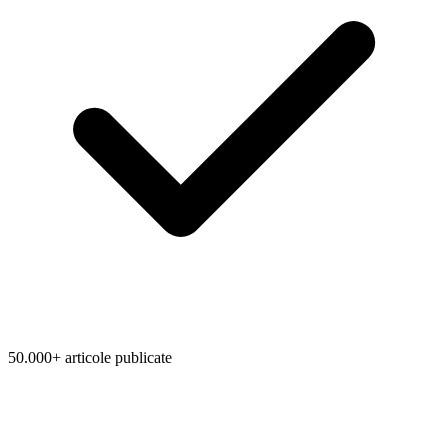
50.000+ articole publicate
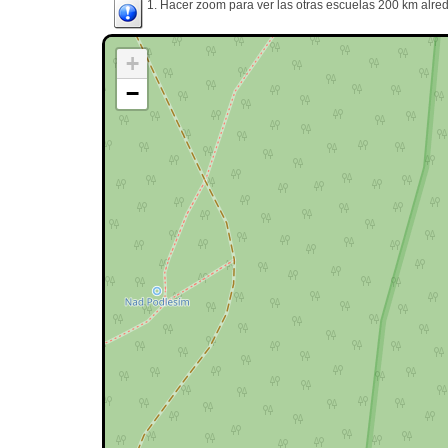
1. Hacer zoom para ver las otras escuelas 200 km alred
+
−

- [TASK PROMPT]:
Excluding all images, transcribe the material word for word.

- [RESPONSE FOR THIS EXERCISE]:
50.000+ articole publicate
1. Hacer zoom para ver las otras escuelas 200 km alred
+
−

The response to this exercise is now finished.